Dr. Lauren Pinter-Brown, a nationally recognized lymphoma expert, treats patients, coordinates lymphoma clinical research and mentors fellows and junior faculty.
“The reason I am at UC Irvine is to help develop a state-of-the-art lymphoma program for this area, so that patients have more treatment options, close to home,” she says.
We asked her a few questions about research and treatment:
What is lymphoma?
It’s the most common type of blood cancer, with more than 100,000 new lymphoma cases diagnosed annually. It forms in the bone marrow or the lymphatic system when white blood cells called B-lymphocytes (B-cells) or T-lymphocytes (T-cells) grow and multiply uncontrollably.
These lymphocytes can travel to many parts of the body and form a tumor, including in the lymph nodes, spleen, bone marrow, or other organs.
Hodgkin and non-Hodgkin lymphoma are the two main forms of lymphoma.
According to the Lymphoma Research Foundation, common symptoms are similar to many other illnesses, such as a cold, the flu, or another respiratory illness, but won’t go away, such as:
- Chills, fever, and night sweats
- Painless swelling of lymph nodes, itching
- Unexplained weight loss, lack of energy
Most people who have these non-specific symptoms will not have lymphoma. It is important for anyone who has persistent symptoms to see a doctor to make sure that lymphoma is not present.
What is the state of lymphoma research?
The progress in lymphoma research is amazing. When I was a fellow in the 1980s, there were very few drugs available in all of oncology.
The big breakthrough in lymphoma came in 1998 with the discovery of Rituximab, a monoclonal antibody. It is primarily used to treat non-Hodgkin lymphoma or in combination with other drugs to treat chronic lymphocytic leukemia. A monoclonal antibody is a type of immunotherapy that helps the patient’s immune system fight specific cancer cells, like lymphoma.
Research is moving faster and faster and showing great promise.
Most of the research advances in treatment are in B-cell and Hodgkin lymphoma which account for 85 percent of lymphoma patients, and includes clinical trials that genetically modify the patient’s own T-cells to fight the cancer cells.
I treat all lymphoma patients, and what works well for B-cell and Hodgkin does not work so well for T-cell non-Hodgkin lymphomas.
The field is wide open to find tools and novel treatments, better drugs and combinations that work for T-cell non-Hodgkin lymphomas.
What is the goal of lymphoma research today?
The goal, when we are not able to cure lymphoma, is to manage it as a chronic condition. There are more than 70 types of lymphoma, and many are highly treatable, but there are certain types that are not curable by conventional therapies.
These are patients who will be in remission for a period of time and then relapse, so there is a whole population in need of an effective way to control their condition for as long as possible.
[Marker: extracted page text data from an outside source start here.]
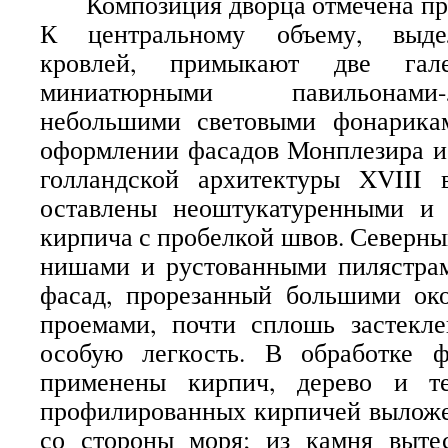
Композиция дворца отмечена пре
К центральному объему, выде
кровлей, примыкают две гале
миниатюрными павильонами
небольшими световыми фонарика
оформлении фасадов Монплезира и
голландской архитектуры XVIII 
оставлены неоштукатуренными и
кирпича с пробелкой швов. Северны
нишами и рустованными пилястр
фасад, прорезанный большими о
проемами, почти сплошь застекле
особую легкость. В обработке 
применены кирпич, дерево и т
профилированных кирпичей выложе
со стороны моря; из камня выт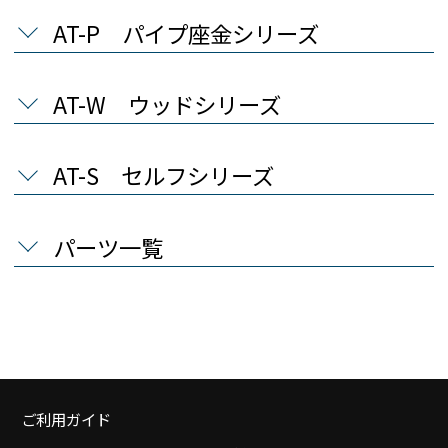
AT-P パイプ座金シリーズ
AT-W ウッドシリーズ
AT-S セルフシリーズ
パーツ一覧
ご利用ガイド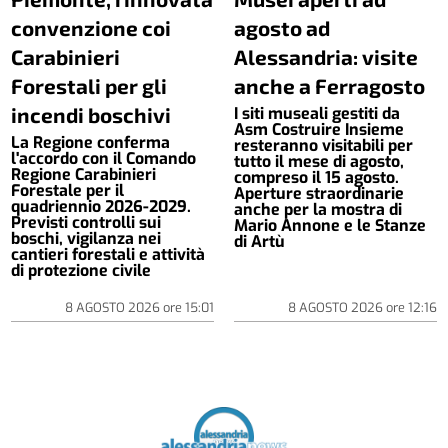
convenzione coi
agosto ad
Carabinieri
Alessandria: visite
Forestali per gli
anche a Ferragosto
incendi boschivi
I siti museali gestiti da
Asm Costruire Insieme
La Regione conferma
resteranno visitabili per
l'accordo con il Comando
tutto il mese di agosto,
Regione Carabinieri
compreso il 15 agosto.
Forestale per il
Aperture straordinarie
quadriennio 2026-2029.
anche per la mostra di
Previsti controlli sui
Mario Annone e le Stanze
boschi, vigilanza nei
di Artù
cantieri forestali e attività
di protezione civile
8 AGOSTO 2026
ore
15:01
8 AGOSTO 2026
ore
12:16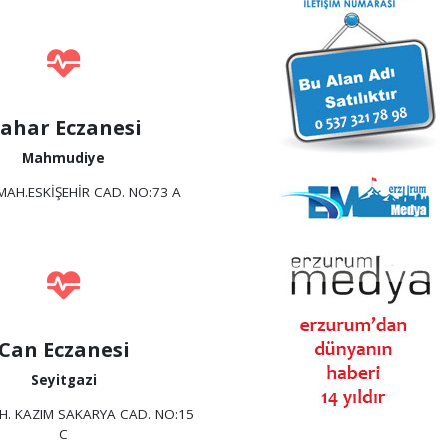
ahar Eczanesi
Mahmudiye
 MAH.ESKİŞEHİR CAD. NO:73 A
Can Eczanesi
Seyitgazi
H. KAZIM SAKARYA CAD. NO:15
C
Lymphoma requires a different approach from so called “solid” or organ cancers. Unlike solid organ tumors that can be cut out, such as breast or prostate cancer, lymphoma is not confined to one location. It is a systemic disorder because lymphocytes, the cells responsible for lymphoma, travel through the blood stream by their nature.
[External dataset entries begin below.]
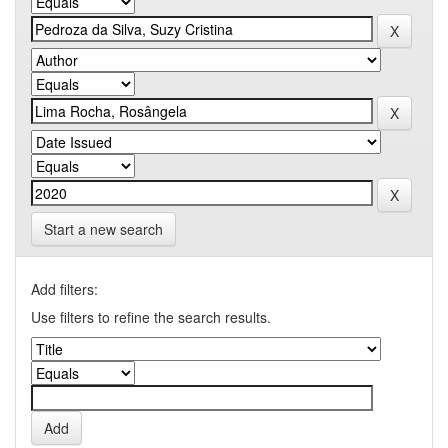
Start a new search
Add filters:
Use filters to refine the search results.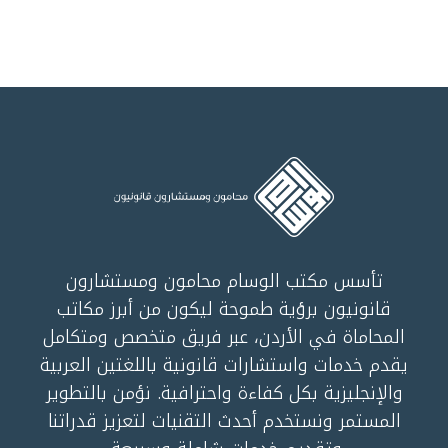
تأسس مكتب الوسام محامون ومستشارون
قانونيون برؤية طموحة ليكون من أبرز مكاتب
المحاماة في الأردن، عبر فريق متخصص ومتكامل
يقدم خدمات واستشارات قانونية باللغتين العربية
والإنجليزية بكل كفاءة واحترافية. نؤمن بالتطوير
المستمر ونستخدم أحدث التقنيات لتعزيز قدراتنا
In place of studying specific drugs for the treatment of certain lymphomas, we are now just as often looking at the pathways and mechanisms that the lymphoma cells use to live and are trying to interrupt this, no matter the type of lymphoma. This is a big paradigm shift.
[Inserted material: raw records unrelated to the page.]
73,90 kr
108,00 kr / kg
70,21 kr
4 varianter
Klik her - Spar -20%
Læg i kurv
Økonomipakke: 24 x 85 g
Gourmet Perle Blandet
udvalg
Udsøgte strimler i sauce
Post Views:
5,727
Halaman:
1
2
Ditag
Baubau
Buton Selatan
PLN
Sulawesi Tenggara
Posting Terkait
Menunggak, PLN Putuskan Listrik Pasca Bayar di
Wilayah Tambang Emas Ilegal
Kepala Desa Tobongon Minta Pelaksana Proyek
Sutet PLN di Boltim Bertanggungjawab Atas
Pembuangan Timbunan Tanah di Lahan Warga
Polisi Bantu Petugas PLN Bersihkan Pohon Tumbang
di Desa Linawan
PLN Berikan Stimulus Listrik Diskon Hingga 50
What is the future of lymphoma research?
We want to be at the point where we don’t rely on chemo, because of its side effects, for treatment. Drug-based treatments that are not chemotherapy, which is toxic, are more tolerable and specific for the cancer cell.
For example, my elderly and debilitated patients better tolerate bortezomib, a drug that damages a cancer’s cell structure but is not toxic.
Research and clinical trials are key in achieving this goal, but when conducting a clinical trial, it’s important to remember that each patient is not just a subject, but a person diagnosed with a condition called lymphoma. They are people, with other medical and social issues that must be addressed, and we, the doctors, must treat the whole person.